Saturday, January 30, 2016

Memories of Jack



This past week I lost a long time teacher and mentor. I just wanted to take a moment for a post on this new blog to talk a little about memories of Jack. I started working for him around 14 or 15 years old and he had a lot to teach me. After college I moved away and set out on my own career path, but after a bachelor's degree and 54 hours of graduate study, I can say with certainty that there were valuable principles, lessons, and experiences I gleaned form working with Jack that I could have never learned in school. While I'm still paying on my educational debt, I'll never be able to price or repay the debt of gratitude I have having had the opportunity to work for him and learn the valuable things I learned.
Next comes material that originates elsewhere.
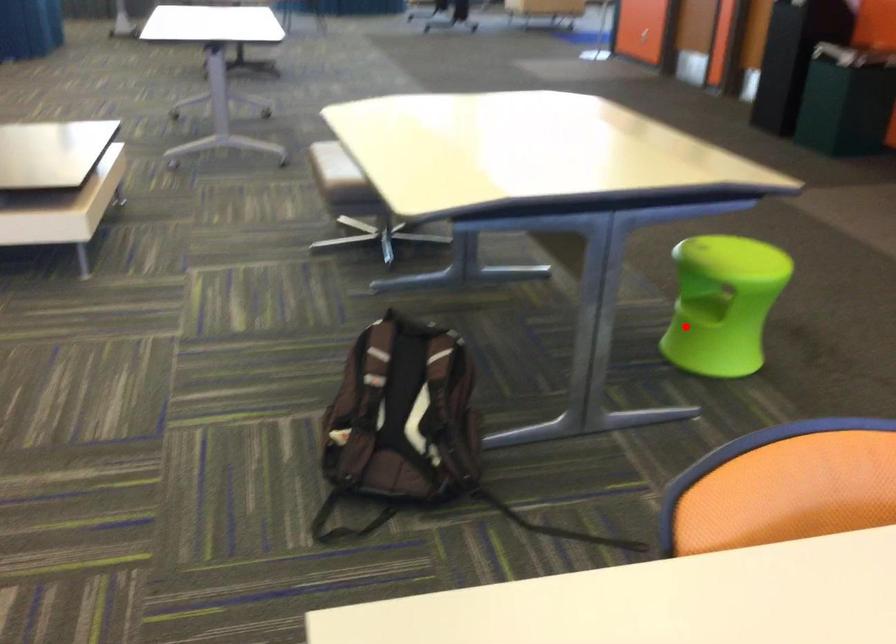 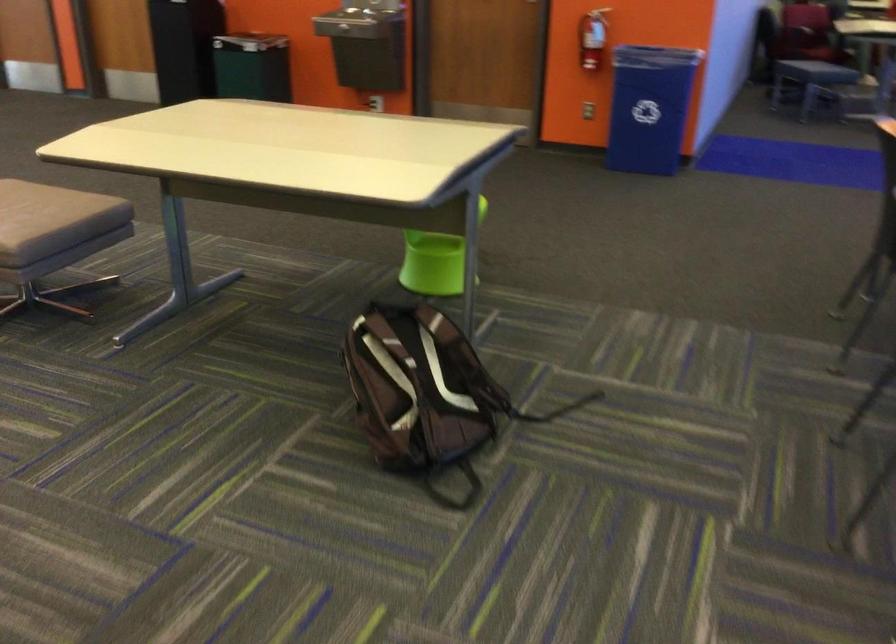 Locate, in the second image, the point that corresponds to the highlighted location in the first image.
I started working for him as he was winding down his CASE IH farm equipment dealership, helping him on his farm  (dairy, beef, and alfalfa hay) and propane business, as well as maintenance and construction projects associated with his son's rental properties and several houses he was involved in building. Jack was a WWI veteran and at this time he was in his 70's and that was 20 years ago; it never struck me how old he was to speak of his agelessness. Lots of fun filled after school and summer adventures.
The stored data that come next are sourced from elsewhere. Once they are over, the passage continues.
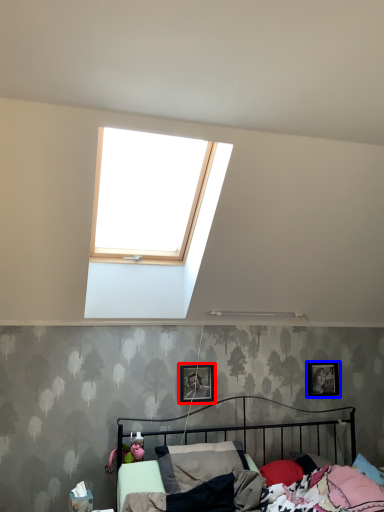 Question: Which object is closer to the camera taking this photo, picture frame (highlighted by a red box) or picture frame (highlighted by a blue box)?

Choices:
 (A) picture frame
 (B) picture frame

Answer: (A) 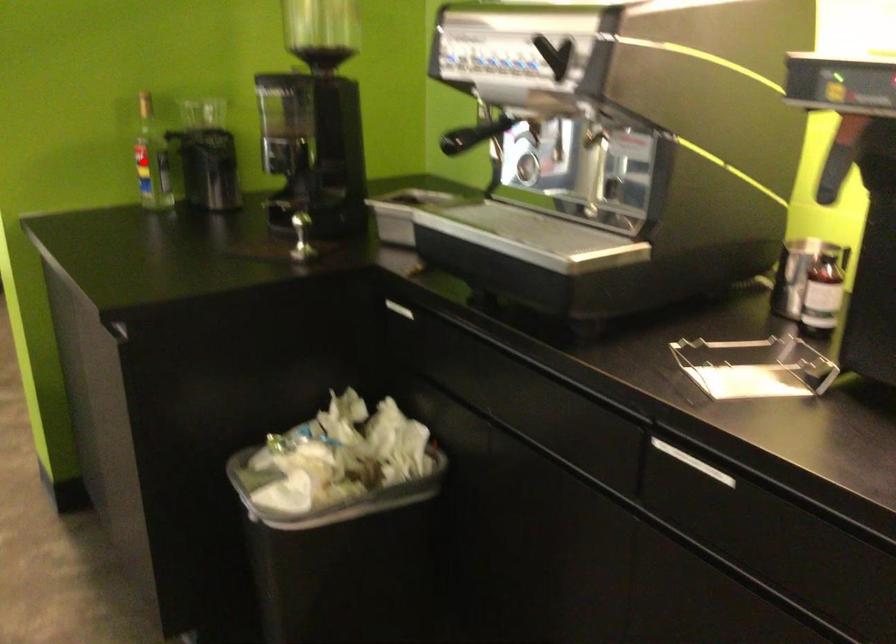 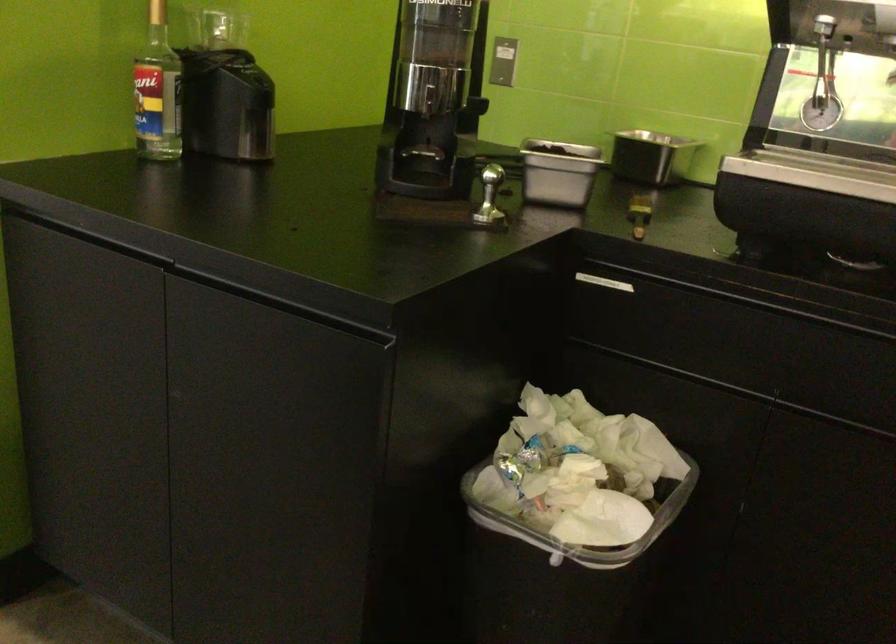 Question: I am providing you with two images of the same scene from different viewpoints. Image1 has a red point marked. In image2, the corresponding 3D location appears at what relative position? Reply with the corresponding letter.

Choices:
 (A) Closer
 (B) Farther

Answer: (A)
Here are a few quotes (they may not be originally his own but I associate them with him)  and experiences:

  • The first time helping him in the hay field, he would not let me start until I could demonstrate tying a square knott
  • "a fool and his money soon part" 
  • "behind the 'at'" he would say if I ever asked "where is it at" - not even my English teacher taught me that.... 
  • Lessons on  work ethic, the labor markets, regulation, and entrepreneurship that made economics course work come naturally appealing later in college, I probably could not have learned more from Hayek himself.
  • There is so much more to compensation than what can be quoted in an 'hourly' rate.
  • "a cat can't catch mice in mittens"
  • "don't butcher me up"- anytime I got a little reckless driving any number of things I probably should have had a license to operate
  • Two people can put up a lot of alfalfa hay. 
  • You can paint a 10,000 gallon propane tank with a 2" brush. 
  • "if half the decisions in life you make are correct, you'll do OK"
  • How to drive anything from a forklift, tractor, bobtail propane truck, to an eighteen wheeler.
  • How to use sand to move an 18 wheeler up a 6% grade covered in snow and ice
  • Cutting power lines with a bolt cutter from a forklift and living to tell about it
  • He told me a story once about one of his top tractor mechanics. When folks came into the shop and started loitering and distracting to work, he started stepping on their feet so they knew it was time to move on. That might be a great tip these days in the distracting open floor plan office spaces of corporate America
  • Taking a short cut down mainstreet while pulling a manure spreader on Halloween night is not a good idea.
  • Even on the most frustrating days, and after I may have made the worst of mistakes, I never saw the man get angry....but he never let a teachable moment go to waste
There are things that I have left out I'm sure. This is a working list...I'm sure it will grow. In Atlas Shrugged Ayn Rand wrote "All work is an act of philosophy." That is something I can fully appreciate after my years working for and with Jack.